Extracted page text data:
**********
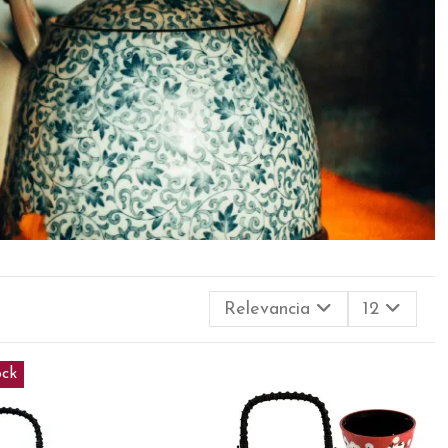
Relevancia
12
ock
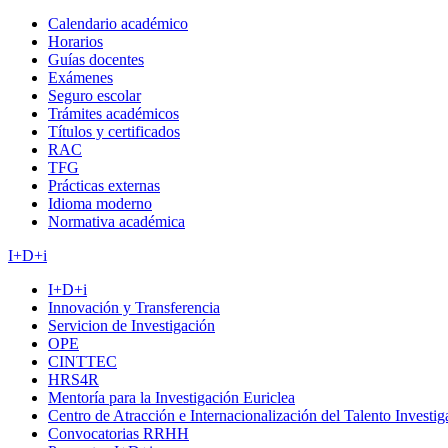
Calendario académico
Horarios
Guías docentes
Exámenes
Seguro escolar
Trámites académicos
Títulos y certificados
RAC
TFG
Prácticas externas
Idioma moderno
Normativa académica
I+D+i
I+D+i
Innovación y Transferencia
Servicion de Investigación
OPE
CINTTEC
HRS4R
Mentoría para la Investigación Euriclea
Centro de Atracción e Internacionalización del Talento Investi
Convocatorias RRHH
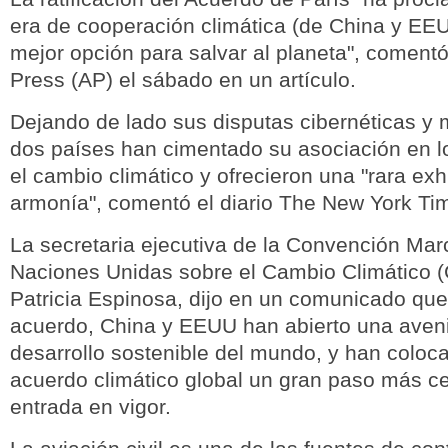
era de cooperación climática (de China y EE
mejor opción para salvar al planeta", coment
Press (AP) el sábado en un artículo.
Dejando de lado sus disputas cibernéticas y m
dos países han cimentado su asociación en l
el cambio climático y ofrecieron una "rara exh
armonía", comentó el diario The New York Ti
La secretaria ejecutiva de la Convención Mar
Naciones Unidas sobre el Cambio Climático
Patricia Espinosa, dijo en un comunicado que,
acuerdo, China y EEUU han abierto una aveni
desarrollo sostenible del mundo, y han coloca
acuerdo climático global un gran paso más c
entrada en vigor.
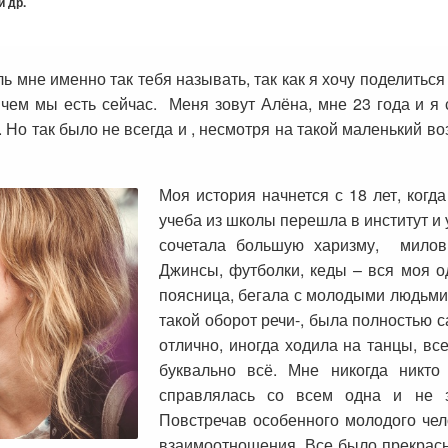
 др.
ь мне именно так тебя называть, так как я хочу поделиться
 чем мы есть сейчас. Меня зовут Алёна, мне 23 года и я 
ет. Но так было не всегда и , несмотря на такой маленький во
Моя история начнется с 18 лет, когд
учеба из школы перешла в институт и 
сочетала большую харизму, милови
Джинсы, футболки, кеды – вся моя од
поясница, бегала с молодыми людьми, 
такой оборот речи-, была полностью 
отлично, иногда ходила на танцы, вс
буквально всё. Мне никогда никто
справлялась со всем одна и не з
Повстречав особенного молодого че
взаимоотношения. Все было прекрасно,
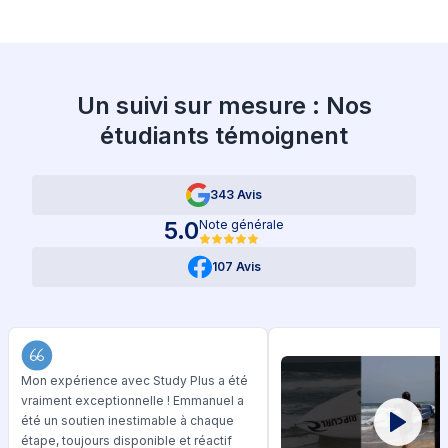
Un suivi sur mesure : Nos
étudiants témoignent
343 Avis
5.0
Note générale
107 Avis
Mon expérience avec Study Plus a été
vraiment exceptionnelle ! Emmanuel a
été un soutien inestimable à chaque
étape, toujours disponible et réactif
**********
WORK TASK: Omitting the images, output each record precisely as written.

YOUR SOLUTION:
Relevancia
12
ock
Calendario académico
Horarios
Guías docentes
Exámenes
Seguro escolar
Trámites académicos
Títulos y certificados
RAC
TFG
Prácticas externas
Idioma moderno
Normativa académica
I+D+i
I+D+i
Innovación y Transferencia
Servicion de Investigación
OPE
CINTTEC
HRS4R
Mentoría para la Investigación Euriclea
Centro de Atracción e Internacionalización del Talento Investi
Convocatorias RRHH
era de cooperación climática (de China y EE
mejor opción para salvar al planeta", coment
Press (AP) el sábado en un artículo.
Dejando de lado sus disputas cibernéticas y m
dos países han cimentado su asociación en l
el cambio climático y ofrecieron una "rara exh
armonía", comentó el diario The New York Ti
La secretaria ejecutiva de la Convención Mar
Naciones Unidas sobre el Cambio Climático
Patricia Espinosa, dijo en un comunicado que,
acuerdo, China y EEUU han abierto una aveni
desarrollo sostenible del mundo, y han coloca
acuerdo climático global un gran paso más c
entrada en vigor.
 др.
ь мне именно так тебя называть, так как я хочу поделиться
 чем мы есть сейчас. Меня зовут Алёна, мне 23 года и я 
ет. Но так было не всегда и , несмотря на такой маленький во
Моя история начнется с 18 лет, когд
учеба из школы перешла в институт и 
сочетала большую харизму, милови
Джинсы, футболки, кеды – вся моя од
поясница, бегала с молодыми людьми, 
такой оборот речи-, была полностью 
отлично, иногда ходила на танцы, вс
буквально всё. Мне никогда никто
справлялась со всем одна и не з
Повстречав особенного молодого че
взаимоотношения. Все было прекрасно,
Un suivi sur mesure : Nos
étudiants témoignent
343 Avis
5.0
Note générale
107 Avis
Mon expérience avec Study Plus a été
vraiment exceptionnelle ! Emmanuel a
été un soutien inestimable à chaque
étape, toujours disponible et réactif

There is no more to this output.